Hemoglobina glicosilada: qué es y cuáles son los valores normales

¿Qué es la hemoglobina glicosilada?

La hemoglobina glicosilada, también abreviada como HbA1c, es una forma de hemoglobina presente naturalmente en los glóbulos rojos del organismo humano. Resulta de la reacción entre la glucosa de la sangre y la proteína hemoglobina que está presente en los glóbulos rojos. A los 90 días de vida del glóbulo rojo, la hemoglobina comienza a asimilar la glucosa, gracias a la concentración de esta azúcar en la corriente sanguínea. Cuando los niveles de glucosa están altos durante estos 90 días, la hemoglobina glicosilada también aumenta.
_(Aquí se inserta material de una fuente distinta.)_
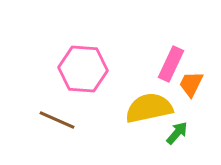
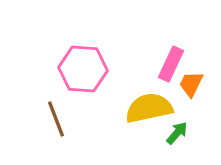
brown line: moved 1 px left, 1 px up; rotated 45 degrees clockwise
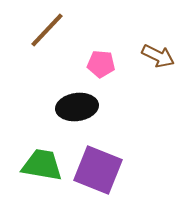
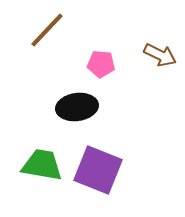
brown arrow: moved 2 px right, 1 px up
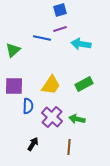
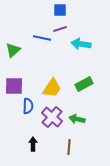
blue square: rotated 16 degrees clockwise
yellow trapezoid: moved 1 px right, 3 px down
black arrow: rotated 32 degrees counterclockwise
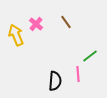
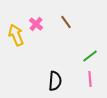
pink line: moved 12 px right, 5 px down
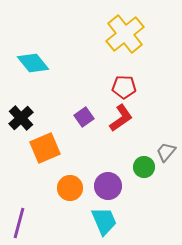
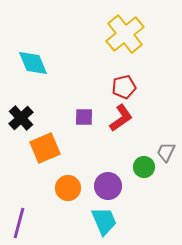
cyan diamond: rotated 16 degrees clockwise
red pentagon: rotated 15 degrees counterclockwise
purple square: rotated 36 degrees clockwise
gray trapezoid: rotated 15 degrees counterclockwise
orange circle: moved 2 px left
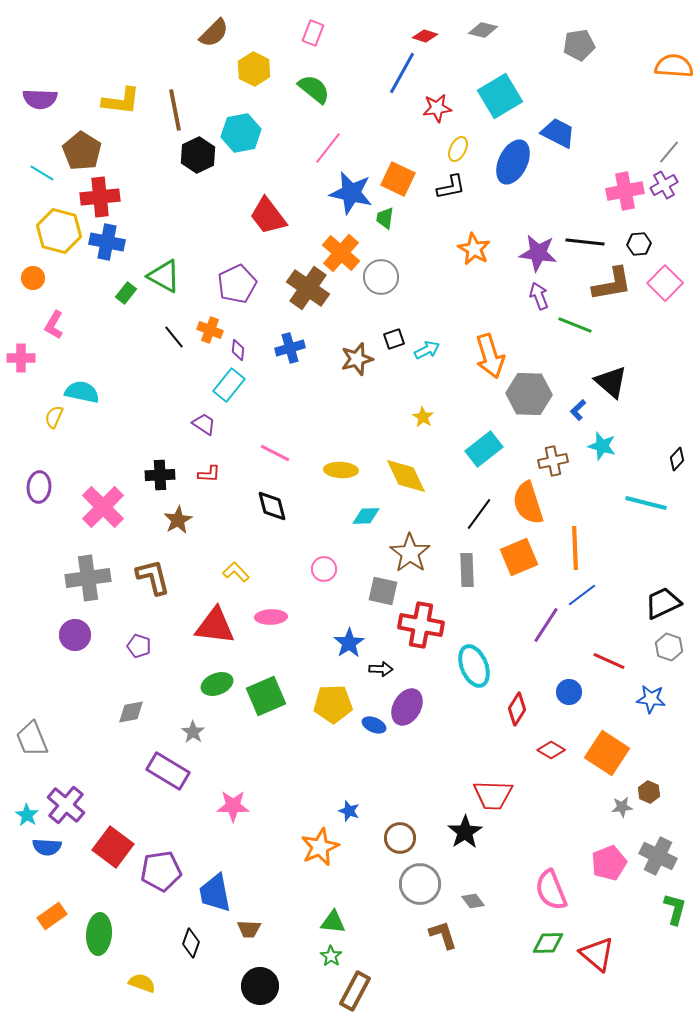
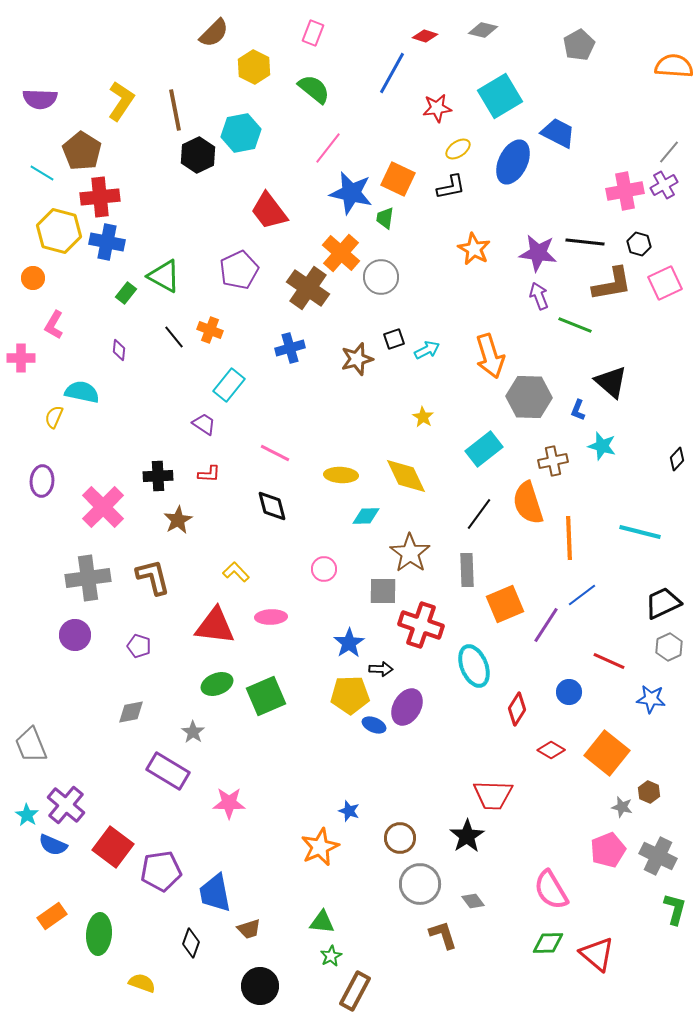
gray pentagon at (579, 45): rotated 20 degrees counterclockwise
yellow hexagon at (254, 69): moved 2 px up
blue line at (402, 73): moved 10 px left
yellow L-shape at (121, 101): rotated 63 degrees counterclockwise
yellow ellipse at (458, 149): rotated 30 degrees clockwise
red trapezoid at (268, 216): moved 1 px right, 5 px up
black hexagon at (639, 244): rotated 20 degrees clockwise
pink square at (665, 283): rotated 20 degrees clockwise
purple pentagon at (237, 284): moved 2 px right, 14 px up
purple diamond at (238, 350): moved 119 px left
gray hexagon at (529, 394): moved 3 px down
blue L-shape at (578, 410): rotated 25 degrees counterclockwise
yellow ellipse at (341, 470): moved 5 px down
black cross at (160, 475): moved 2 px left, 1 px down
purple ellipse at (39, 487): moved 3 px right, 6 px up
cyan line at (646, 503): moved 6 px left, 29 px down
orange line at (575, 548): moved 6 px left, 10 px up
orange square at (519, 557): moved 14 px left, 47 px down
gray square at (383, 591): rotated 12 degrees counterclockwise
red cross at (421, 625): rotated 9 degrees clockwise
gray hexagon at (669, 647): rotated 16 degrees clockwise
yellow pentagon at (333, 704): moved 17 px right, 9 px up
gray trapezoid at (32, 739): moved 1 px left, 6 px down
orange square at (607, 753): rotated 6 degrees clockwise
pink star at (233, 806): moved 4 px left, 3 px up
gray star at (622, 807): rotated 20 degrees clockwise
black star at (465, 832): moved 2 px right, 4 px down
blue semicircle at (47, 847): moved 6 px right, 2 px up; rotated 20 degrees clockwise
pink pentagon at (609, 863): moved 1 px left, 13 px up
pink semicircle at (551, 890): rotated 9 degrees counterclockwise
green triangle at (333, 922): moved 11 px left
brown trapezoid at (249, 929): rotated 20 degrees counterclockwise
green star at (331, 956): rotated 10 degrees clockwise
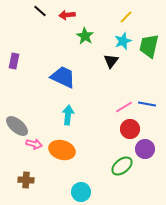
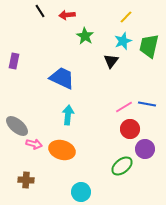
black line: rotated 16 degrees clockwise
blue trapezoid: moved 1 px left, 1 px down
La HbA1c puede ser medida y sus niveles ayudan al médico y al paciente conocer cómo se ha llevado a cabo el control de la diabetes en los últimos 60 a 90 días, ya que, como hemos mencionado, los niveles de hemoglobina glicosilada son proporcionales a los de la glucosa.
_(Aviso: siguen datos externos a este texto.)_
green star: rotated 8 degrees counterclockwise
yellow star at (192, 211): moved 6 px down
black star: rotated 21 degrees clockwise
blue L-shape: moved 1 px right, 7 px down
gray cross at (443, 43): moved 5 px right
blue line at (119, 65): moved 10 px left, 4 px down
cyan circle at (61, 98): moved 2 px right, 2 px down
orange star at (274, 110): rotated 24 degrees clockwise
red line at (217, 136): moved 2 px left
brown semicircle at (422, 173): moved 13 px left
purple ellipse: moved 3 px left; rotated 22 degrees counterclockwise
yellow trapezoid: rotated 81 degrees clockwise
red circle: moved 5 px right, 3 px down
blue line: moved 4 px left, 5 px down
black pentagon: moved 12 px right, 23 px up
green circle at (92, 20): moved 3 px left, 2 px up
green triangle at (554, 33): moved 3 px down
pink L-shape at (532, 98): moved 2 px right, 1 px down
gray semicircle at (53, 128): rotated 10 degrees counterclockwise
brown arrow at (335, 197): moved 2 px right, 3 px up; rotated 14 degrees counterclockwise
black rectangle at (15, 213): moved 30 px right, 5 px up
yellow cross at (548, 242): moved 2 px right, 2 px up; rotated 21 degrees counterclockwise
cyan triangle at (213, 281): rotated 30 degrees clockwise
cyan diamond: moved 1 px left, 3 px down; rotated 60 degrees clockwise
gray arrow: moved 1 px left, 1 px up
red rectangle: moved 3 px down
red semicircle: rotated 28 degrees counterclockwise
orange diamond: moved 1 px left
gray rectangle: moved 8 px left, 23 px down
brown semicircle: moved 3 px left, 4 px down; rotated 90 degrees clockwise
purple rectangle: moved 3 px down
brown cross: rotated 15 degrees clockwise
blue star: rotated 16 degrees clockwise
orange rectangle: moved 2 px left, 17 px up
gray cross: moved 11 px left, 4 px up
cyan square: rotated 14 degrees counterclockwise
Además de ayudar en el control de la diabetes, la prueba de HbA1c también puede ser usada para su diagnóstico. Los valores superiores al 6,5%, que son confirmados en una prueba posterior, son considerados como indicativos de diabetes.

Para los pacientes diabéticos, se recomienda que el valor de hemoglobina glicosilada se encuentre entre el 7 y 8%.

Valores de referencia

Los valores de referencia de la hemoglobina glicosilada dependen del paciente y del motivo por el cual el médico solicitó el examen.

Para el diagnóstico de la diabetes, se toma como referencia 6,5% (valores superiores son indicativos de diabetes); no obstante, este calor deberá ser confirmado en otro examen posterior. Los individuos con valores entre 5,7 y 6,4% son considerados de alto riesgo para desarrollar diabetes.

En personas con diabetes diagnosticada, la hemoglobina glicosilada puede ser usada para dar seguimiento al controlo de la enfermedad, reflejando la media de los niveles de glucosa en los últimos tres meses. El valor de hemoglobina glicosilada debajo del 7% (método HPLC) protege contra el surgimiento y la progresión de complicaciones microvasculares de la diabetes (secuelas oculares y renales) y de neuropatías. No obstante, considerando que la glucosa y los problemas vasculares están estrechamente relacionados, para una buena parte de los pacientes es importante alcanzar un valor bajo (tan cercano a los niveles normales como sea posible). Sin embargo, se debe procurar evitar episodios de hipoglicemia constantes.

Un control rígido puede no ser apropiado para todos los pacientes. Las personas que han padecido diabetes por mucho tiempo y/o que han mantenido un mal control de su glucosa por periodos largos, así como aquellos que presentan complicaciones crónicas ya desarrolladas (alteraciones oculares, renales, aterosclerosis, neuropatía), pueden tener como meta valores menos rígidas (hasta 8%).

El diagnóstico y seguimiento de la diabetes debe ser realizado por un endocrinólogo o médico general.

Última actualización el 5 de Octubre de 2018 a las 06:27 pm.